After firing Harare Mayor Elias Mudzuri and transferring water management and household distribution to Zinwa, Local Government, Urban and Rural Development Minister Ignatius Chombo has taken a back seat, but still meets with Nkomo and Zinwa for what the government official describes as “very good meetings” to create a rapport with all players.

According to Nkomo, Zinwa overstepped its mandate.

He says Zinwa’s responsibility is not delivering water to households particularly in the major urban areas, cities and towns.

Rather Zinwa’s job is to deliver bulk raw water to the urban authorities and take a back seat while municipalities will then take the raw water, purify it and distribute it to households.

“Now that’s its core business — except in the other smaller towns, growth points where Zinwa does deliver clear water,” Sipepa says.

Nkomo — appointed into office on an MDC-T ticket — says his ministry administers the Water Act as well as the Zinwa Act. Basically that means Nkomo is the only government official empowered by two long Acts to demand attention on water matters.

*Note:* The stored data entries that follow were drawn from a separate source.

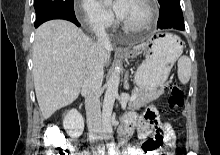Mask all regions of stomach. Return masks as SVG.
<instances>
[{"instance_id":"1","label":"stomach","mask_w":220,"mask_h":155,"mask_svg":"<svg viewBox=\"0 0 220 155\" xmlns=\"http://www.w3.org/2000/svg\"><path fill=\"white\" fill-rule=\"evenodd\" d=\"M149 43L143 48L146 59L138 67L134 81L143 92L151 94L163 88L182 46L181 39L173 34L158 36ZM124 57L131 58V53Z\"/></svg>"}]
</instances>
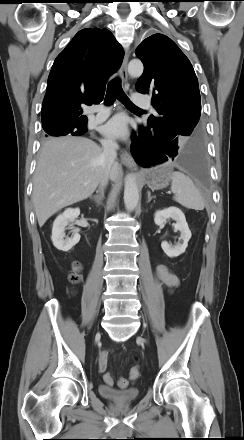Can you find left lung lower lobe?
Segmentation results:
<instances>
[{"label":"left lung lower lobe","mask_w":244,"mask_h":440,"mask_svg":"<svg viewBox=\"0 0 244 440\" xmlns=\"http://www.w3.org/2000/svg\"><path fill=\"white\" fill-rule=\"evenodd\" d=\"M131 153L135 161L143 167L172 160L179 167L200 179L206 176L203 136L194 138L188 144L181 146L178 141L168 138L157 125L147 124L133 132Z\"/></svg>","instance_id":"obj_1"}]
</instances>
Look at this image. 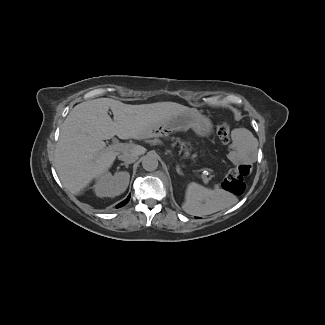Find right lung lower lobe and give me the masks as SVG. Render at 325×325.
Instances as JSON below:
<instances>
[{
    "instance_id": "98d812e1",
    "label": "right lung lower lobe",
    "mask_w": 325,
    "mask_h": 325,
    "mask_svg": "<svg viewBox=\"0 0 325 325\" xmlns=\"http://www.w3.org/2000/svg\"><path fill=\"white\" fill-rule=\"evenodd\" d=\"M129 199H130V195L124 201H122L121 203H119L117 205V208H120V207L124 206L125 204H127L128 201H129Z\"/></svg>"
}]
</instances>
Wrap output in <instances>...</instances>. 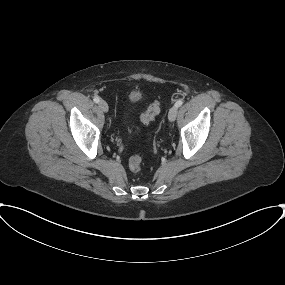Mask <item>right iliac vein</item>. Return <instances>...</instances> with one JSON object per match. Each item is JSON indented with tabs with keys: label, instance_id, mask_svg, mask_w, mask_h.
<instances>
[{
	"label": "right iliac vein",
	"instance_id": "63e3f726",
	"mask_svg": "<svg viewBox=\"0 0 285 285\" xmlns=\"http://www.w3.org/2000/svg\"><path fill=\"white\" fill-rule=\"evenodd\" d=\"M99 108L101 109V111H103L105 113L108 112V110H109L108 104L104 100H101L99 102Z\"/></svg>",
	"mask_w": 285,
	"mask_h": 285
}]
</instances>
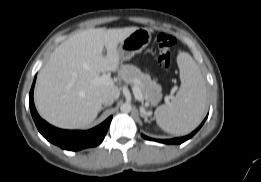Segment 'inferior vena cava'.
I'll return each mask as SVG.
<instances>
[{
    "mask_svg": "<svg viewBox=\"0 0 261 182\" xmlns=\"http://www.w3.org/2000/svg\"><path fill=\"white\" fill-rule=\"evenodd\" d=\"M101 102L104 105H112L114 102V97L112 95L106 94L101 98Z\"/></svg>",
    "mask_w": 261,
    "mask_h": 182,
    "instance_id": "1",
    "label": "inferior vena cava"
}]
</instances>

He says: “The Water Act is required to make sure that there is water for every citizen in Zimbabwe and uses Zinwa as its arm for achieving that objective.”

“Zinwa can now revert to doing what it knows best, what the Zinwa Act actually requires it to do — that’s to deliver bulk raw water to local authorities and that’s what they will continue to do. And they will continue to deliver clear water to growth points and to rural areas and so forth, that’s what it is going to do.”

The city or urban authorities, according to Nkomo, are the ones who call the shots under his supervision.
Harare’s water problems will persist until government constructs Kunzvi Dam and raise financial resources to repair plant and treatment facilities.

According to a paper compiled recently by Nkomo, the water crisis was a result of years of absence of funding to recapitalise and failure to expand capacity despite evidence that the urban population was growing at what he described as an “alarming state.”

Harare needs 1 200 megalitres of water daily, the Morton Jaffrey plant has a maximum capacity of up to 614 megalitres daily, 50% less of the capital’s requirements.

The plant is also not operating in full capacity and currently produces 400-500 megalitres per day, less than half of Harare’s demands.

Nkomo said over 40% of the city’s gross clear water produced does not find its way to the consumers limiting volumes supplied.

Water from Chivero and Manyame dams is not helping, Nkomo said, adding that the water is either of poor quality or is “heavily polluted with sewerage and industrial waste”.